With great sadness, we mark the passing of Professor Branka M. Ladanyi on January 30, 2016 in Fort Collins, Colorado. Branka was a woman of exceptional talent and grace, a pioneer in her field and for women in academia. She joined Colorado State University as an assistant professor in 1979 and rose through the ranks to professor in 1987.

Over the course of her career, Branka contributed profoundly to the theory and modeling of liquids, supercritical fluids and molecular clusters. Her work dramatically increased our understanding of structure and dynamics of molecular fluids. She blended theoretical and computational statistical mechanics to explore phenomena such as vibrational relaxation, light scattering, nonlinear optical response, and dielectric relaxation in bulk fluids, molecular clusters, microemulsions, and at liquid interfaces. She welcomed collaborations with many scientists, both theorists and experimentalists, around the world. The unifying theme in her research was the desire to unravel the complex dynamics in these systems and phenomena at a microscopic level – a goal that has challenged scientists for generations and one critical for the comprehension of real chemical processes. Branka achieved this goal in a diverse range of contexts.
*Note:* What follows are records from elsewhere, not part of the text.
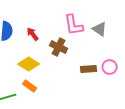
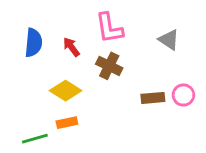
pink L-shape: (74, 25) -> (109, 28), moved
orange rectangle: (30, 86) -> (67, 123), turned -48

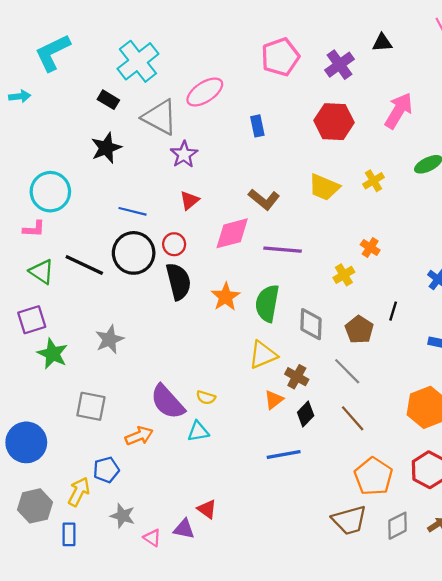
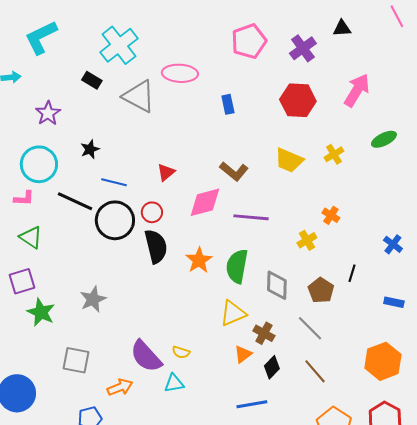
pink ellipse: (205, 92) -> (180, 73), turned 36
black star: (106, 148) -> (90, 149), moved, size x0.7
purple star: (184, 154) -> (48, 113), moved
black line: (84, 265) -> (75, 201), moved

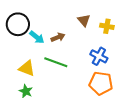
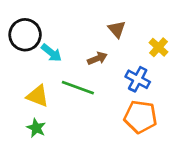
yellow cross: (107, 26) -> (159, 47), moved, turned 32
brown arrow: (58, 37) -> (97, 58), moved

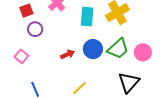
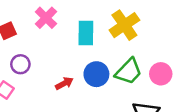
purple circle: (35, 29) -> (20, 64), moved

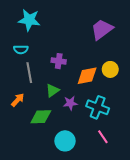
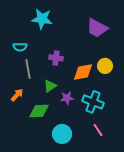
cyan star: (29, 20) -> (42, 19), moved
purple trapezoid: (102, 29) -> (97, 28), turned -115

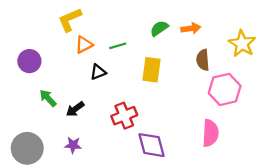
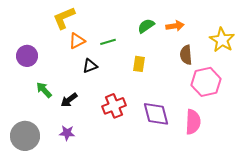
yellow rectangle: (152, 70) -> (139, 64), size x0.7
purple diamond: (152, 145) -> (156, 114), moved

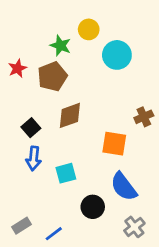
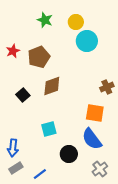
yellow circle: (89, 29) -> (76, 22), moved
green star: (60, 46) -> (45, 20), moved
orange square: (114, 144) -> (95, 113), moved
blue arrow: (34, 158) -> (13, 148), moved

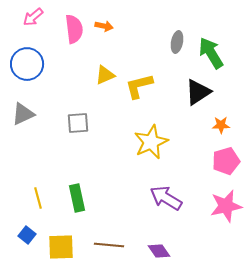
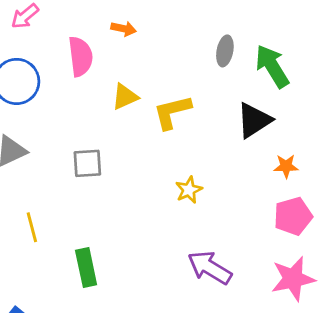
pink semicircle: (74, 29) -> (80, 56), moved
yellow star: (151, 142) -> (189, 190), size x0.6
yellow line: (38, 198) -> (32, 227), moved

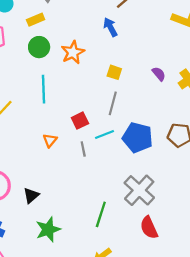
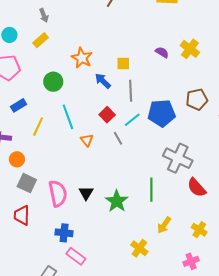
blue arrow: (110, 27) -> (103, 81), moved
green circle: (39, 47) -> (53, 82), moved
cyan line: (44, 89) -> (68, 117), moved
green star: (48, 229) -> (117, 201), moved

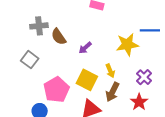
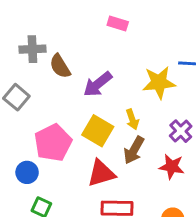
purple arrow: (85, 48) -> (98, 84), size x1.5
red star: (139, 102) -> (172, 167), turned -30

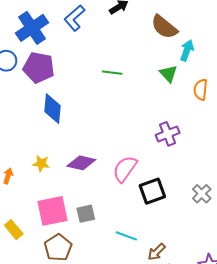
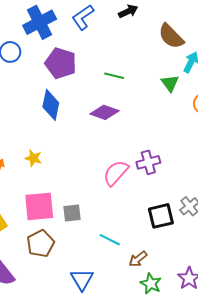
purple pentagon: (39, 68) -> (61, 63), moved
purple cross: (168, 134) -> (148, 162), moved
purple diamond: (81, 163) -> (105, 112), moved
black square: (152, 191) -> (161, 216), moved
Branka was a leader and pioneer in the scientific community. She served on executive committees both for the American Physical Society Division of Chemical Physics and for the American Chemical Society Division of Physical Chemistry. In addition to presenting her work broadly around the world, she also organized several national and international meetings, workshops and symposia, and reviewed programs both in the US and abroad. In 1994, the Journal of Chemical Physics named Branka one of its first two associate editors. She served as the interim editor-in-chief of the journal from 2007 through 2008. As the first woman to hold such a position at this prominent scientific journal, she paved the way serving as a role model for other women scientists, who now regularly serve as editors of major research journals.

Born in Zagreb, Croatia (then Yugoslavia) Branka’s family moved to Quebec, Canada, where she finished high school. She earned the bachelor’s degree in physics with First Class Honors from McGill University in 1969 and continued to earn the PhD from Yale in chemistry in 1973, working with Prof. Marshall Fixman, who would later become her husband of 41 years. Her strong contributions to science earned her recognition with a Camille and Henry Dreyfus Teacher-Scholar award, Alfred P. Sloan Fellowship, as well as fellowship in the American Physical Society, the American Association for the Advancement of Science, and the American Chemical Society.

Branka’s quiet but firm demeanor served her well in the Chemistry Department and beyond. She was well respected by all who knew her. We will miss her gentle ways that led us over the years, her vast knowledge of the physics and chemistry of liquids, and her modest approach to science and life.